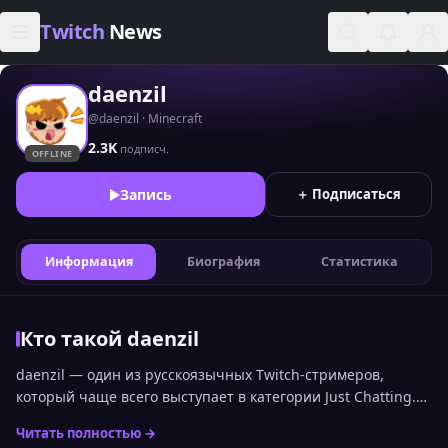
Skip to content
Twitch
News
daenzil
@daenzil · Minecraft
2.3K
подписч.
OFFLINE
Запись
＋ Подписаться
Информация
Биография
Статистика
Кто такой daenzil
daenzil — один из русскоязычных Twitch-стримеров,
который чаще всего выступает в категории Just Chatting.
Позицию daenzil среди других каналов можно увидеть в
Читать полностью →
общем топе стримеров Twitch по онлайну. Статистика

|---|

*Work instructions*:
Print the records again exactly, without the pictures.

*Expected output*:
Skip to content
Twitch
News
daenzil
@daenzil · Minecraft
2.3K
подписч.
OFFLINE
Запись
＋ Подписаться
Информация
Биография
Статистика
Кто такой daenzil
daenzil — один из русскоязычных Twitch-стримеров,
который чаще всего выступает в категории Just Chatting.
Позицию daenzil среди других каналов можно увидеть в
Читать полностью →
общем топе стримеров Twitch по онлайну. Статистика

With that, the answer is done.